• [Prompt]:
Retype each entry below exactly as it stands.

• [Dataset content]:
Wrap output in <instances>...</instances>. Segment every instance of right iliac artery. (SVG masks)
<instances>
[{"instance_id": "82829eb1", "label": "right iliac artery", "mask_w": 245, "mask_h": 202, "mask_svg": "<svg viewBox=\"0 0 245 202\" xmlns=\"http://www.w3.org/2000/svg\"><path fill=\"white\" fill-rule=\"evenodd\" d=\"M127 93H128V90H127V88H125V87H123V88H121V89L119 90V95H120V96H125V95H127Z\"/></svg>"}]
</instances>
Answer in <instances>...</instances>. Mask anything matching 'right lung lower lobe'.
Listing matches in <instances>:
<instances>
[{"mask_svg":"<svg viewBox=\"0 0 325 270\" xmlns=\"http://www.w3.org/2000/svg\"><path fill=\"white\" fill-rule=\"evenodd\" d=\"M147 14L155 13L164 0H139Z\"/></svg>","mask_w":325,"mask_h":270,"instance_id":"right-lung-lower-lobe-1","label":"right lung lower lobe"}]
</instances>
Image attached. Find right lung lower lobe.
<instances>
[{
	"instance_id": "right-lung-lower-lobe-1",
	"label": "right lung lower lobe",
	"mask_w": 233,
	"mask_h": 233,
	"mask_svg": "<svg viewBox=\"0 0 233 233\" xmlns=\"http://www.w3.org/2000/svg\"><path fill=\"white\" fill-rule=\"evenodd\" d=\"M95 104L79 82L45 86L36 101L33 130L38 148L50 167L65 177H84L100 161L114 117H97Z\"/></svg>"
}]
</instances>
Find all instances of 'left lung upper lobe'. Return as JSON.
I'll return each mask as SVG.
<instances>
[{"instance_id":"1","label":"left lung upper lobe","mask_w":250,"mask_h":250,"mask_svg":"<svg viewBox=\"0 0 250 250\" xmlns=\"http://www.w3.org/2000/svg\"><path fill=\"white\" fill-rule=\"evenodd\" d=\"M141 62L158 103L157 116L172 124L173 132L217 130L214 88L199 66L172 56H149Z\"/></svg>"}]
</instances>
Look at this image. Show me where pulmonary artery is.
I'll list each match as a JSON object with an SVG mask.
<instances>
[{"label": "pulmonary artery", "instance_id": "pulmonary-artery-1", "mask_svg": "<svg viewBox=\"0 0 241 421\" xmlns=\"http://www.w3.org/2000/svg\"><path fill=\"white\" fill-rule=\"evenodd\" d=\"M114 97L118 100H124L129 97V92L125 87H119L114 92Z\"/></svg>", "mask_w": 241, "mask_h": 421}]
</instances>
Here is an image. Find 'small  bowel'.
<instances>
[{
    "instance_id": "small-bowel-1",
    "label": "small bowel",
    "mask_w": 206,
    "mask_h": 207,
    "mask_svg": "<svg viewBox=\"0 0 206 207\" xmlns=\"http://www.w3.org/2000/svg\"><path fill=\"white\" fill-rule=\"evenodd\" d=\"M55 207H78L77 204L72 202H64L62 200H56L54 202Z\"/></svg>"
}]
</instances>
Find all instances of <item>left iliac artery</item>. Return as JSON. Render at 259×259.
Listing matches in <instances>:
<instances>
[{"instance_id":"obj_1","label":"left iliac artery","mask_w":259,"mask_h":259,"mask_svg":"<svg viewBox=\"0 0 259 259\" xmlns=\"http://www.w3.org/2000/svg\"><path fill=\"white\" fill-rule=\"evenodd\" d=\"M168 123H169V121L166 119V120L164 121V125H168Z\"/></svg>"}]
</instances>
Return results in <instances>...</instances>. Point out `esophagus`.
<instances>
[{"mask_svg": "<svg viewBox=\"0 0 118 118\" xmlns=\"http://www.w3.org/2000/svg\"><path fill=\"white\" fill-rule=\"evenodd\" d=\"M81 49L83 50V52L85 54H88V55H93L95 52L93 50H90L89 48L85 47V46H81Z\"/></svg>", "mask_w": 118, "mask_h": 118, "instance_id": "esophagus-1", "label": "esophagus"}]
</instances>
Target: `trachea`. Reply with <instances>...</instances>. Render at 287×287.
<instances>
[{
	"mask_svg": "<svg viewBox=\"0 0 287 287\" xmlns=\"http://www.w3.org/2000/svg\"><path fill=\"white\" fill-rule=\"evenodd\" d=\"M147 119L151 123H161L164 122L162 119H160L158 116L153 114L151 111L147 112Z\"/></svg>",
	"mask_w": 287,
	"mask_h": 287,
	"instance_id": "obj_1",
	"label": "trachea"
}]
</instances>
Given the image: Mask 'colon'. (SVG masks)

• [Answer below]:
Wrap output in <instances>...</instances>. Segment every instance of right iliac artery. (SVG masks)
<instances>
[{"instance_id": "82829eb1", "label": "right iliac artery", "mask_w": 245, "mask_h": 202, "mask_svg": "<svg viewBox=\"0 0 245 202\" xmlns=\"http://www.w3.org/2000/svg\"><path fill=\"white\" fill-rule=\"evenodd\" d=\"M127 93H128V90H127V88H125V87H123V88H121V89L119 90V95H120V96H125V95H127Z\"/></svg>"}]
</instances>
Answer in <instances>...</instances>. Mask anything matching 'right lung lower lobe'.
Listing matches in <instances>:
<instances>
[{"mask_svg":"<svg viewBox=\"0 0 325 270\" xmlns=\"http://www.w3.org/2000/svg\"><path fill=\"white\" fill-rule=\"evenodd\" d=\"M147 14L155 13L164 0H139Z\"/></svg>","mask_w":325,"mask_h":270,"instance_id":"right-lung-lower-lobe-1","label":"right lung lower lobe"}]
</instances>
Image attached. Find right lung lower lobe.
<instances>
[{
	"instance_id": "right-lung-lower-lobe-1",
	"label": "right lung lower lobe",
	"mask_w": 233,
	"mask_h": 233,
	"mask_svg": "<svg viewBox=\"0 0 233 233\" xmlns=\"http://www.w3.org/2000/svg\"><path fill=\"white\" fill-rule=\"evenodd\" d=\"M95 104L79 82L45 86L36 101L33 130L38 148L50 167L65 177H84L100 161L114 117H97Z\"/></svg>"
}]
</instances>
Find all instances of 'left lung upper lobe'. Return as JSON.
I'll return each mask as SVG.
<instances>
[{"instance_id":"1","label":"left lung upper lobe","mask_w":250,"mask_h":250,"mask_svg":"<svg viewBox=\"0 0 250 250\" xmlns=\"http://www.w3.org/2000/svg\"><path fill=\"white\" fill-rule=\"evenodd\" d=\"M141 62L158 103L157 116L172 124L173 132L217 130L214 88L199 66L172 56H149Z\"/></svg>"}]
</instances>
Look at this image. Show me where pulmonary artery is.
I'll list each match as a JSON object with an SVG mask.
<instances>
[{"label": "pulmonary artery", "instance_id": "pulmonary-artery-1", "mask_svg": "<svg viewBox=\"0 0 241 421\" xmlns=\"http://www.w3.org/2000/svg\"><path fill=\"white\" fill-rule=\"evenodd\" d=\"M114 97L118 100H124L129 97V92L125 87H119L114 92Z\"/></svg>", "mask_w": 241, "mask_h": 421}]
</instances>
Here is an image. Find 'small  bowel'.
<instances>
[{
    "instance_id": "small-bowel-1",
    "label": "small bowel",
    "mask_w": 206,
    "mask_h": 207,
    "mask_svg": "<svg viewBox=\"0 0 206 207\" xmlns=\"http://www.w3.org/2000/svg\"><path fill=\"white\" fill-rule=\"evenodd\" d=\"M55 207H78L77 204L72 202H64L62 200H56L54 202Z\"/></svg>"
}]
</instances>
Find all instances of <item>left iliac artery</item>. Return as JSON. Render at 259×259.
Listing matches in <instances>:
<instances>
[{"instance_id":"obj_1","label":"left iliac artery","mask_w":259,"mask_h":259,"mask_svg":"<svg viewBox=\"0 0 259 259\" xmlns=\"http://www.w3.org/2000/svg\"><path fill=\"white\" fill-rule=\"evenodd\" d=\"M168 123H169V121L166 119V120L164 121V125H168Z\"/></svg>"}]
</instances>
Return results in <instances>...</instances>. Point out `esophagus`.
<instances>
[{"mask_svg": "<svg viewBox=\"0 0 118 118\" xmlns=\"http://www.w3.org/2000/svg\"><path fill=\"white\" fill-rule=\"evenodd\" d=\"M81 49L83 50V52L85 54H88V55H93L95 52L93 50H90L89 48L85 47V46H81Z\"/></svg>", "mask_w": 118, "mask_h": 118, "instance_id": "esophagus-1", "label": "esophagus"}]
</instances>
Target: `trachea`. Reply with <instances>...</instances>. Render at 287×287.
<instances>
[{
	"mask_svg": "<svg viewBox=\"0 0 287 287\" xmlns=\"http://www.w3.org/2000/svg\"><path fill=\"white\" fill-rule=\"evenodd\" d=\"M147 119L151 123H161L164 122L162 119H160L158 116L153 114L151 111L147 112Z\"/></svg>",
	"mask_w": 287,
	"mask_h": 287,
	"instance_id": "obj_1",
	"label": "trachea"
}]
</instances>
Given the image: Mask 'colon'. (SVG masks)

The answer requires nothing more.